Джемиле, потупившись, медленно подошла к нам. Это была симпатичная девушка лет шестнадцати. Я замечала, что она всегда сторонится подруг, задумчиво бродит одна в пустынных уголках сада. И на уроках Джемиле тоже рассеянна и грустна.

Посмотрев на девушку вблизи, я поняла, что она страдает. В лице ее не было ни кровинки, губы побелели. Она часто моргала глазами, казалось, у нее дрожат веки.

— Джемиле, дай сюда письмо!

Шехназэ‑ханым гневно, нетерпеливо топнула ногой.

— Ну, чего ты ждешь?

— Зачем вам оно, ханым‑эфенди? Зачем?

В этом «зачем», в этом маленьком слове, звучал тоскливый протест.

Резким движением Шехназэ‑ханым протянула руку, разжала пальцы девушки и вырвала письмо.

— Так, а теперь иди на свое место!

Шехназэ‑ханым бросила взгляд на адрес, и брови ее чуть сдвинулись. Однако она тут же взяла себя в руки. В классе по‑прежнему царила гробовая тишина, но чувствовалось, что девушки взволнованы.
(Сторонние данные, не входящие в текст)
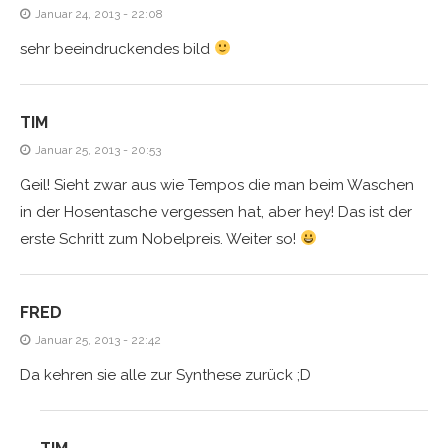
Januar 24, 2013 - 22:08
sehr beeindruckendes bild
TIM
Januar 25, 2013 - 20:53
Geil! Sieht zwar aus wie Tempos die man beim Waschen
in der Hosentasche vergessen hat, aber hey! Das ist der
erste Schritt zum Nobelpreis. Weiter so!
FRED
Januar 25, 2013 - 22:42
Da kehren sie alle zur Synthese zurück ;D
— Письмо от брата Джемиле, который в Сирии! — сказала Шехназэ‑ханым. — Но так как она повиновалась мне не сразу, я отдам ей письмо только завтра.

Ученицы опять склонились над учебниками.

На пороге я украдкой обернулась. Несколько девушек на задних партах собрались в кружок и о чем‑то перешептывались. Джемиле сидела, положив голову на парту, плечи ее легонько вздрагивали.

В коридоре я сказала Шехназэ‑ханым:

— Вы очень строго наказали девушку. Как она будет ждать до завтра? Кто знает, как ей сейчас мучительно и тяжко!

— Не беспокойся, дочь моя, — ответила муавинэ‑ханым. — Джемиле поняла, что никогда не прочтет письмо.

— Как, Шехназе‑ханым? Разве вы не отдадите ей его? Ведь это от брата!

— Не отдам, дочь моя.

— Почему же?

— Потому что оно не от брата. — Шехназэ‑ханым понизила голос и продолжала: — Джемиле — дочь довольно состоятельных родителей. В этом году она влюбилась в молодого лейтенанта. Но отец слышать не хочет об их помолвке. И дома и в школе девушка находится под надзором. Лейтенанта отправили в Бандырму. Мы стараемся постепенно излечить девушку. Но офицер без конца бередит ее рану. Уже третье письмо попадает мне в руки.

Мы вошли в кабинет Шехназэ‑ханым. Она резким движением скомкала письмо, открыла дверцы печки и швырнула туда комок бумаги.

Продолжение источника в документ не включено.